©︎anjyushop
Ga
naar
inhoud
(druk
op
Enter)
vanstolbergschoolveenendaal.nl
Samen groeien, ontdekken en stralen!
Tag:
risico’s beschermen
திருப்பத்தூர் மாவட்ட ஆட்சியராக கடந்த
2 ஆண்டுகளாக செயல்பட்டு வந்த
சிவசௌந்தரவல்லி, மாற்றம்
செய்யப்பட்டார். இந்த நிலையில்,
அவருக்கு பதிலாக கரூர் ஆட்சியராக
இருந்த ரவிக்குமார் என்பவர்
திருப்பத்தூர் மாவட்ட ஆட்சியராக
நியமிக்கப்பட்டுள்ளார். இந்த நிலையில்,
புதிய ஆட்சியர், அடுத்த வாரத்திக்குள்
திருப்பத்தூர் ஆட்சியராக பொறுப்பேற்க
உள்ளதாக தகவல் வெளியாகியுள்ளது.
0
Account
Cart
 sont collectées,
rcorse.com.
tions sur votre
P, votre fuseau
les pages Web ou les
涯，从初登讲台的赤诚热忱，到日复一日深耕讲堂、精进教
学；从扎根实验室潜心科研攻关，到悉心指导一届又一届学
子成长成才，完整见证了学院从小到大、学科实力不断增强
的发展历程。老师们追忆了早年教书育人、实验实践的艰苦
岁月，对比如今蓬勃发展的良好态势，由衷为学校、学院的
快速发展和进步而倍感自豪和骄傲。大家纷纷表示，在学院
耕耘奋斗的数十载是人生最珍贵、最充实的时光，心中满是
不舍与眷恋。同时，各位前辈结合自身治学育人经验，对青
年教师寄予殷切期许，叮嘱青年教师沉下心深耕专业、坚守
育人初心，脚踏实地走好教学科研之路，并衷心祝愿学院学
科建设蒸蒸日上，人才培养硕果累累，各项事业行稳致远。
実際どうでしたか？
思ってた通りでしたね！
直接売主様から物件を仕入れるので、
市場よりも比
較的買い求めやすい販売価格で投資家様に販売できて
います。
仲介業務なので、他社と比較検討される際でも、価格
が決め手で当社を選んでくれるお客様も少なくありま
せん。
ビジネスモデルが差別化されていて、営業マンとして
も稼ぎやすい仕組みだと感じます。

::::::

→ **What you will do**
Transcribe the entries above, every line exactly as it reads.

→ **Completed task**
©︎anjyushop
Ga
naar
inhoud
(druk
op
Enter)
vanstolbergschoolveenendaal.nl
Samen groeien, ontdekken en stralen!
Tag:
risico’s beschermen
திருப்பத்தூர் மாவட்ட ஆட்சியராக கடந்த
2 ஆண்டுகளாக செயல்பட்டு வந்த
சிவசௌந்தரவல்லி, மாற்றம்
செய்யப்பட்டார். இந்த நிலையில்,
அவருக்கு பதிலாக கரூர் ஆட்சியராக
இருந்த ரவிக்குமார் என்பவர்
திருப்பத்தூர் மாவட்ட ஆட்சியராக
நியமிக்கப்பட்டுள்ளார். இந்த நிலையில்,
புதிய ஆட்சியர், அடுத்த வாரத்திக்குள்
திருப்பத்தூர் ஆட்சியராக பொறுப்பேற்க
உள்ளதாக தகவல் வெளியாகியுள்ளது.
0
Account
Cart
 sont collectées,
rcorse.com.
tions sur votre
P, votre fuseau
les pages Web ou les
涯，从初登讲台的赤诚热忱，到日复一日深耕讲堂、精进教
学；从扎根实验室潜心科研攻关，到悉心指导一届又一届学
子成长成才，完整见证了学院从小到大、学科实力不断增强
的发展历程。老师们追忆了早年教书育人、实验实践的艰苦
岁月，对比如今蓬勃发展的良好态势，由衷为学校、学院的
快速发展和进步而倍感自豪和骄傲。大家纷纷表示，在学院
耕耘奋斗的数十载是人生最珍贵、最充实的时光，心中满是
不舍与眷恋。同时，各位前辈结合自身治学育人经验，对青
年教师寄予殷切期许，叮嘱青年教师沉下心深耕专业、坚守
育人初心，脚踏实地走好教学科研之路，并衷心祝愿学院学
科建设蒸蒸日上，人才培养硕果累累，各项事业行稳致远。
実際どうでしたか？
思ってた通りでしたね！
直接売主様から物件を仕入れるので、
市場よりも比
較的買い求めやすい販売価格で投資家様に販売できて
います。
仲介業務なので、他社と比較検討される際でも、価格
が決め手で当社を選んでくれるお客様も少なくありま
せん。
ビジネスモデルが差別化されていて、営業マンとして
も稼ぎやすい仕組みだと感じます。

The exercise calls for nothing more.